___ Records shown ___
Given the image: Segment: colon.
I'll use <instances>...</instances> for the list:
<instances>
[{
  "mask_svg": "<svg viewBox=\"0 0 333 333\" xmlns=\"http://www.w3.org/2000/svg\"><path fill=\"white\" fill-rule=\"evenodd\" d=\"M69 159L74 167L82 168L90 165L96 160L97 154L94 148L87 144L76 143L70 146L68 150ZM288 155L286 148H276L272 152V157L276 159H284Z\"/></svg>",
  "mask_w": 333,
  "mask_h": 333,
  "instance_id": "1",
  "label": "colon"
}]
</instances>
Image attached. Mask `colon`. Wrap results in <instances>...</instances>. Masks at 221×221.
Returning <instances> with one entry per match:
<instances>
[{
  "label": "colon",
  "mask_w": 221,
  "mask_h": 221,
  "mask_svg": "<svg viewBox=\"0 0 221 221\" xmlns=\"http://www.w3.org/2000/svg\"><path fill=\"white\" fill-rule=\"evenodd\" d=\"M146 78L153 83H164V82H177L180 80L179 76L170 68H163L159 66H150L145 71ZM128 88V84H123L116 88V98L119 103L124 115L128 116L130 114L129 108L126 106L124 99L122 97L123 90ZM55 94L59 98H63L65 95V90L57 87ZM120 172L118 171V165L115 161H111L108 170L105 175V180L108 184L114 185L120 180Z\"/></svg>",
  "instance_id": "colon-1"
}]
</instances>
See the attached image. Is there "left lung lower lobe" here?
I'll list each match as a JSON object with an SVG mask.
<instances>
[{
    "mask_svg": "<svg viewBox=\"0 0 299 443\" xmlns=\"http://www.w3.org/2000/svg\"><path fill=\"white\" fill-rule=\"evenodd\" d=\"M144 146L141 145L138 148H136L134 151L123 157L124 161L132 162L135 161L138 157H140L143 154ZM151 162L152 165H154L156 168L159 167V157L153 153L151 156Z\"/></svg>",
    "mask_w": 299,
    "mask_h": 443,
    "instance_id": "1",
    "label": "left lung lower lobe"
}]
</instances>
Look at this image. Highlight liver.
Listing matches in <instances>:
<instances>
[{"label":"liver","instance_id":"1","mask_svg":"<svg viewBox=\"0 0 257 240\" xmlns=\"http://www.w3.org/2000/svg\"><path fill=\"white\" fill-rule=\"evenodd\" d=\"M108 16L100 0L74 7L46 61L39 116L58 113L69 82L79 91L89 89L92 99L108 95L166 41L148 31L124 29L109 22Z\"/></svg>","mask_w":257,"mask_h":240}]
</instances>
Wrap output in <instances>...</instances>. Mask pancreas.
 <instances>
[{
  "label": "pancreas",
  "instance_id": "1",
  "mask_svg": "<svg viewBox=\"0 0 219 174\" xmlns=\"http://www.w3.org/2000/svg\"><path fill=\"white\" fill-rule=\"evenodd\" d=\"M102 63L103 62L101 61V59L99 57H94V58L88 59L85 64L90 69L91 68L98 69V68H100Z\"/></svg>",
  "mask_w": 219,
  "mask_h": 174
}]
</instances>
___
** Work required **
Reproduce exactly, with nothing added, the lines from the one that contains "Wrap output in" to the end of the data.

** Written reply **
Wrap output in <instances>...</instances>. Mask pancreas.
 <instances>
[{
  "label": "pancreas",
  "instance_id": "1",
  "mask_svg": "<svg viewBox=\"0 0 219 174\" xmlns=\"http://www.w3.org/2000/svg\"><path fill=\"white\" fill-rule=\"evenodd\" d=\"M102 63L103 62L101 61V59L99 57H94V58L88 59L85 64L90 69L91 68L98 69V68H100Z\"/></svg>",
  "mask_w": 219,
  "mask_h": 174
}]
</instances>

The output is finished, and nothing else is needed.